TASK ITEM: In the entries below, count every line with the word "Global". Return only the count.

Collected data entries
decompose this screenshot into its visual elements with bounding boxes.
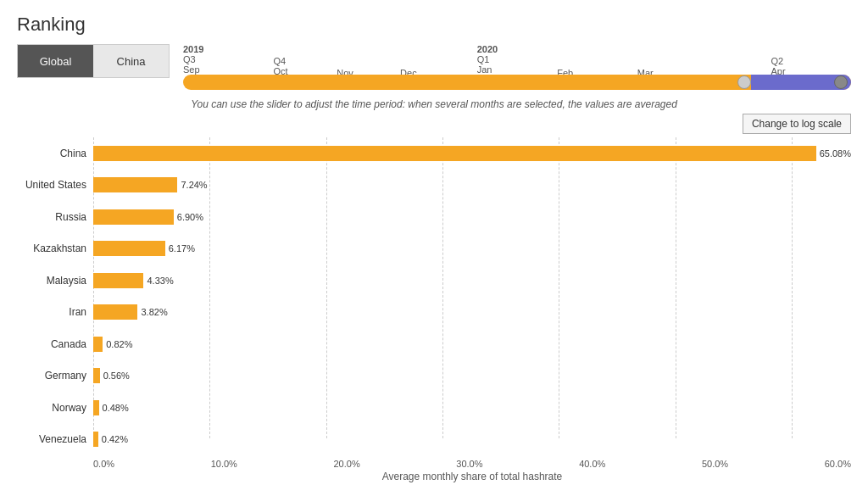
timeline-group: Mar (637, 44, 654, 78)
bar-row: Canada0.82% (17, 332, 851, 356)
x-tick: 10.0% (211, 459, 237, 469)
timeline-group: Q4Oct (273, 44, 287, 76)
timeline-quarter: Q4 (273, 56, 286, 66)
bar-fill (93, 400, 99, 415)
bar-track: 0.42% (93, 432, 851, 447)
log-scale-button[interactable]: Change to log scale (743, 114, 851, 134)
chart-inner: China65.08%United States7.24%Russia6.90%… (17, 137, 851, 482)
bar-row: Iran3.82% (17, 300, 851, 324)
bar-chart: China65.08%United States7.24%Russia6.90%… (17, 137, 851, 455)
bar-fill (93, 304, 137, 320)
tab-china[interactable]: China (93, 45, 169, 77)
bar-track: 0.56% (93, 368, 851, 383)
timeline-year: 2020 (477, 44, 498, 54)
bar-track: 0.82% (93, 337, 851, 352)
bar-value-label: 3.82% (141, 307, 167, 317)
timeline-quarter: Q2 (771, 56, 783, 66)
bar-country-label: Iran (17, 306, 93, 318)
chart-area: Change to log scale China65.08%United St… (17, 114, 851, 482)
timeline-quarter: Q3 (183, 54, 196, 64)
bar-country-label: Canada (17, 338, 93, 350)
bar-country-label: Norway (17, 402, 93, 414)
bar-value-label: 0.42% (102, 434, 128, 444)
x-tick: 40.0% (579, 459, 605, 469)
page-container: Ranking Global China 2019Q3SepQ4OctNovDe… (0, 0, 868, 496)
bar-row: United States7.24% (17, 173, 851, 197)
bar-country-label: Germany (17, 370, 93, 382)
bar-fill (93, 273, 143, 288)
bar-track: 4.33% (93, 273, 851, 288)
bar-country-label: Kazakhstan (17, 242, 93, 254)
bar-track: 7.24% (93, 177, 851, 192)
bar-row: Russia6.90% (17, 205, 851, 229)
timeline-group: Feb (557, 44, 573, 78)
bar-country-label: United States (17, 179, 93, 191)
bar-track: 65.08% (93, 146, 851, 161)
x-tick: 20.0% (334, 459, 360, 469)
bar-value-label: 0.82% (106, 339, 132, 349)
timeline-bar[interactable] (183, 75, 851, 90)
bar-track: 6.17% (93, 241, 851, 256)
timeline-handle-right[interactable] (834, 75, 848, 89)
bar-row: Venezuela0.42% (17, 427, 851, 451)
bar-track: 3.82% (93, 304, 851, 320)
bar-fill (93, 146, 816, 161)
bar-country-label: Venezuela (17, 433, 93, 445)
x-axis: 0.0%10.0%20.0%30.0%40.0%50.0%60.0% (93, 459, 851, 469)
bar-fill (93, 241, 165, 256)
bar-value-label: 4.33% (147, 276, 173, 286)
x-axis-label: Average monthly share of total hashrate (93, 471, 851, 482)
x-tick: 60.0% (825, 459, 851, 469)
tab-group: Global China (17, 44, 170, 78)
timeline-month: Jan (477, 64, 492, 75)
bar-fill (93, 177, 177, 192)
bar-fill (93, 432, 98, 447)
bar-row: Norway0.48% (17, 396, 851, 420)
tab-global[interactable]: Global (18, 45, 93, 77)
bar-value-label: 7.24% (181, 180, 207, 190)
x-tick: 0.0% (93, 459, 114, 469)
bar-value-label: 0.48% (103, 403, 129, 413)
bar-fill (93, 368, 100, 383)
timeline-quarter: Q1 (477, 54, 490, 64)
top-section: Global China 2019Q3SepQ4OctNovDec2020Q1J… (17, 44, 851, 90)
bar-track: 0.48% (93, 400, 851, 415)
hint-text: You can use the slider to adjust the tim… (17, 98, 851, 110)
x-tick: 30.0% (456, 459, 482, 469)
bar-track: 6.90% (93, 209, 851, 225)
timeline-group: Nov (337, 44, 353, 78)
bar-country-label: Malaysia (17, 275, 93, 287)
bar-fill (93, 337, 103, 352)
timeline-labels: 2019Q3SepQ4OctNovDec2020Q1JanFebMarQ2Apr (183, 44, 851, 73)
bar-value-label: 6.17% (169, 243, 195, 254)
timeline-handle-left[interactable] (737, 75, 751, 89)
timeline-group: 2020Q1Jan (477, 44, 498, 75)
page-title: Ranking (17, 14, 851, 36)
bar-row: Malaysia4.33% (17, 269, 851, 293)
x-tick: 50.0% (702, 459, 728, 469)
bar-value-label: 6.90% (177, 212, 203, 222)
timeline-group: Dec (400, 44, 417, 78)
bar-row: China65.08% (17, 142, 851, 165)
bar-row: Germany0.56% (17, 364, 851, 387)
bar-country-label: China (17, 148, 93, 159)
timeline-month: Sep (183, 64, 200, 75)
bar-value-label: 0.56% (103, 371, 130, 381)
timeline-group: Q2Apr (771, 44, 785, 76)
timeline-group: 2019Q3Sep (183, 44, 203, 75)
bar-fill (93, 209, 174, 225)
timeline-year: 2019 (183, 44, 203, 54)
timeline-section: 2019Q3SepQ4OctNovDec2020Q1JanFebMarQ2Apr (183, 44, 851, 90)
bar-country-label: Russia (17, 211, 93, 223)
bar-row: Kazakhstan6.17% (17, 237, 851, 260)
bar-value-label: 65.08% (820, 148, 851, 159)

EXERCISE SOLUTION: 4